In an oral history interview recorded in 2014 at UK, Wilson recalled how he got the scoop on Singletary’s appointment from a trustee. The source agreed to leave a meeting at Maxwell House, the president’s residence, once a vote was taken and flash his headlights at Wilson, who was sitting in his car in the driveway. If he flashed once, it meant Singletary had gotten the job. The source flashed his lights once. And the next morning Wilson’s story was on the front page of The Courier Journal.

“Dick was an example of how a reporter could be competitive, and Dick was very competitive, and still maintain the highest ethical standards,” Wellman said. “He had great sources because people trusted him.”

From anti-trans bill to Medicaid: Kentucky legislature overrides all of Beshear's vetoes

Wilson wrote long “think pieces” about the rise of Kentucky’s regional universities and about a proposed merger of UK and the University of Louisville − and how Singletary managed to kill it.

Wilson also broke stories about corruption in UK’s basketball program, including one that prompted the university to unsuccessfully move to grill him about the sources of his leaks.

And while he had no peer covering education, he was willing to get his hands dirty, whether it was covering a coal mine explosion or a grisly murder, former colleagues said.

“He was like the horse at the old timey firehouse who heard the alarm bell and shot out of the station,” Garrett said.

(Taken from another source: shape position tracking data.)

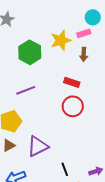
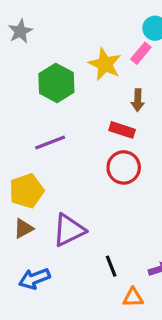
pink rectangle: (84, 33) -> (141, 53), turned -32
yellow star: (61, 40) -> (105, 64), turned -30
brown arrow: (84, 54) -> (138, 100), moved

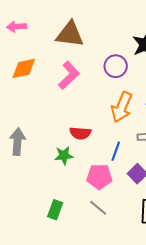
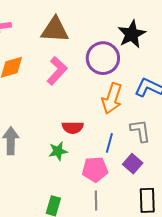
purple circle: (116, 66) -> (103, 58), size x1.4
gray line: (98, 208) -> (96, 201), turned 54

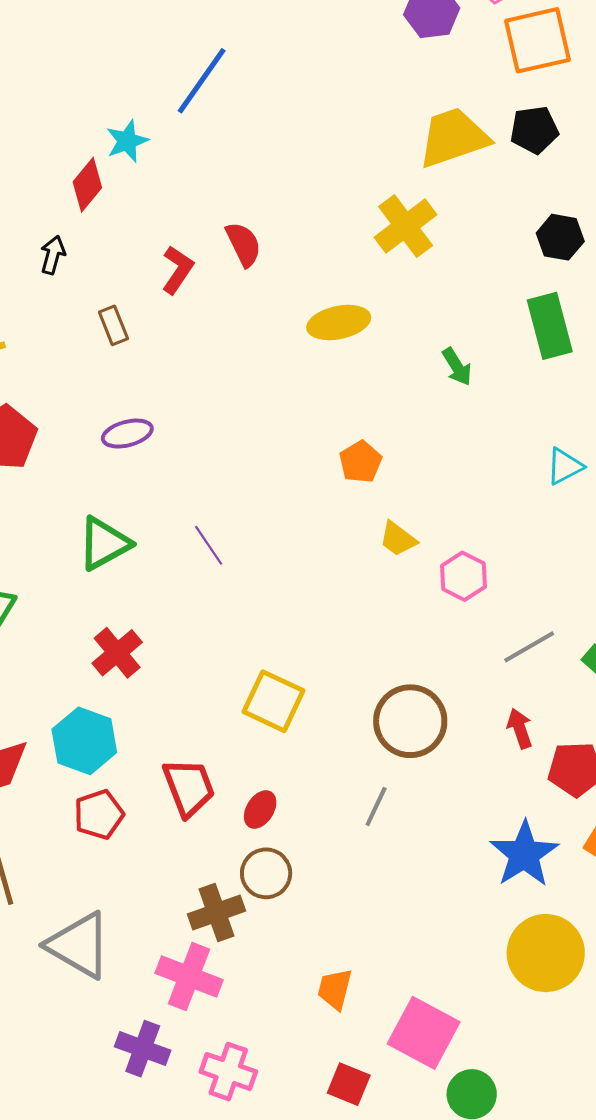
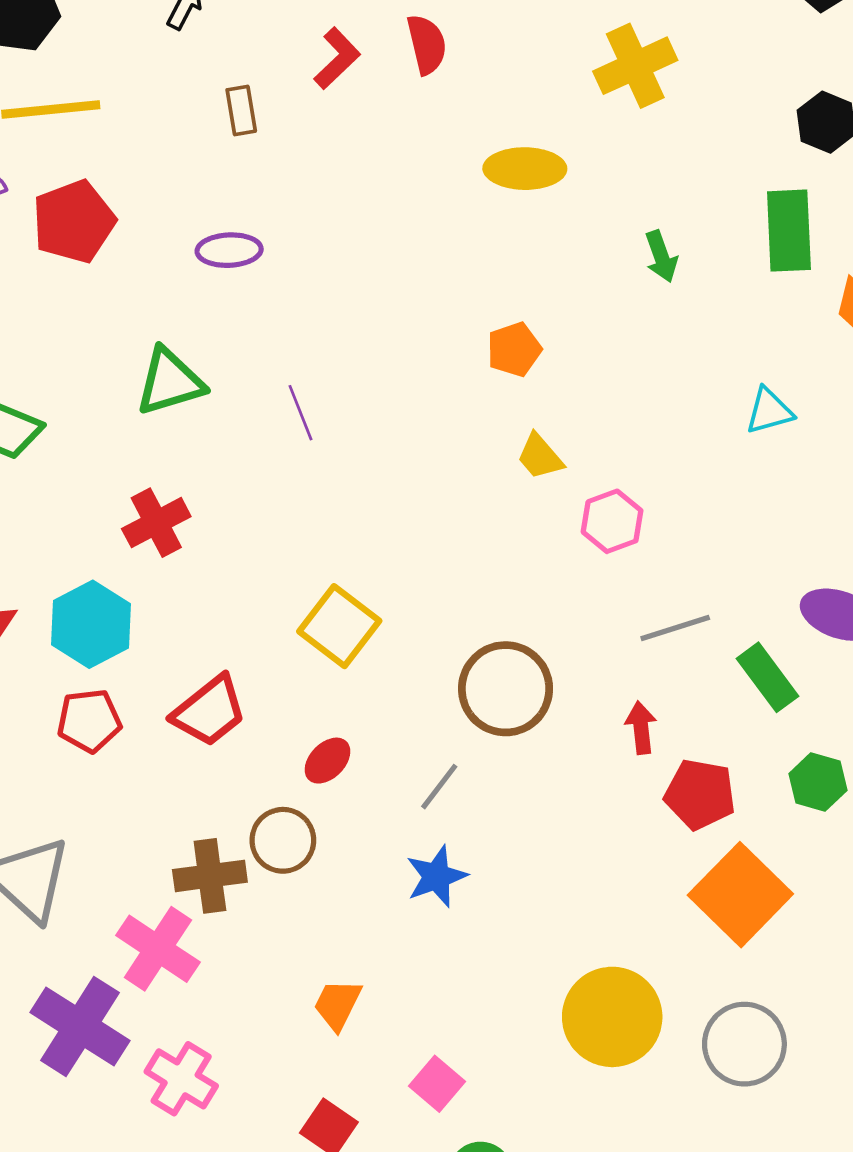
red trapezoid: (189, 787) -> (209, 711), turned 60
red ellipse: (260, 810) -> (327, 761), moved
blue star: (524, 854) -> (436, 876), moved, size x0.7
pink square: (424, 1033) -> (437, 1084), size x0.6
purple cross: (143, 1049) -> (80, 1027), size x1.4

While some of his stories embarrassed UK, John Thelin, an education historian and professor emeritus in UK’s Department of Educational Policy Studies and Evaluation, said he was respected.

“He saw the bluster and foibles of many university presidents and higher education figures,” Thelin said. “But he was courteous and reserved as he resisted the temptation to pillory them in print. He stuck with the policy issues even though he knew the personalities.”

Garrett said Wilson was a gifted storyteller who loved Kentucky politics.

“Nothing was more fun than to raise a glass and listen to Dick’s dry and pungent stories about the decision makers and, yes, the clowns on our public stage.”